Dengan status daerah syariah secara de jure tentulah tidak ada pelacuran, tapi apakah ada jaminan di Aceh tidak ada transaksi seks? Atau apakah ada jaminan tidak ada laki-laki dewasa warga Aceh yang melakukan perilaku berisiko di Aceh, di luar Aceh atau di luar negeri?
Perilaku Seksual
Maka, semua terpulang kepada perilaku orang per orang karena perilaku seksual yang berisiko tertular HIV bisa terjadi pada hubungan seksual di dalam dan di luar nikah. Maka, pernyataan Iman yang menyebutkan: "Hindari berhubungan bebas atau seks bebas. Jagalah anak-anak kita, karena banyak komunitas-komunitas terindikasi penyakit ini. Mudah-mudah kita dapat menjaga anak-anak kita terhadap pergaulan-pergaulan bebas" tidak akurat.

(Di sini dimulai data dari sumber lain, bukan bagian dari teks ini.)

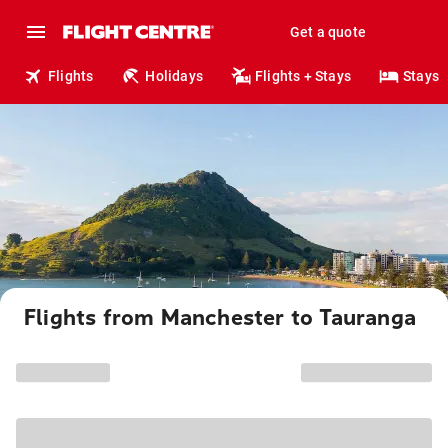
Get a quote
Flights
Holidays
Flights + Stays
Stays
Flights from Manchester to Tauranga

Tidak ada komunitas yang terindikasi langsung dengan HIV/AIDS karena yang membuat ada risiko bukan komunitas tapi perilaku (seksual dan penyalahguna narkoba) orang per orang di komunitas tsb. Risiko penularan HIV melalui penyalahguna narkoba (narkotika dan bahan-bahan berbahaya) bisa terjadi kalau narkoba disuntikkan dan jarum suntik dipakai bersama-sama dengan bergiliran dan bergantian.
Penularan HIV melalui hubungan seksual bisa terjadi bukan karena sifat hubungan seksual (seks bebas, pergaulan bebas, zina, melacur, selingkun, dll.), tapi karena kondisi saat terjadi hubungan seksual (salah satu mengidap HIV/AIDS dan laki-laki tidak memakai kondom).
Disebutan Dinkes Aceh menjalankan program tes HIV terhadap ibu-ibu hamil. Ini adalah langkah di hilir karena membiarkan warga tertular HIV. Selain itu yang patut dipertanyakan adalah apakah suami ibu-ibu hamil tsb. menjalan tes HIV?
Kalau tidak itu artinya suami-suami ibu hamil yang terdeteksi HIV akan jadi mata rantai penyebaran HIV di masyarakat, terutama melalui hubungan seksual tanpa kondom di dalam dan di luar nikah.
Yang diperlukan adalah program di hulu yaitu menurunkan jumlah infeksi HIV baru pada laki-laki dewasa, terutama melalui hubungan seksual dengan perempuan yang bergani-ganti atau dengan perempuan yang sering berganti-ganti pasangan, seperti pekerja seks komersial (PSK).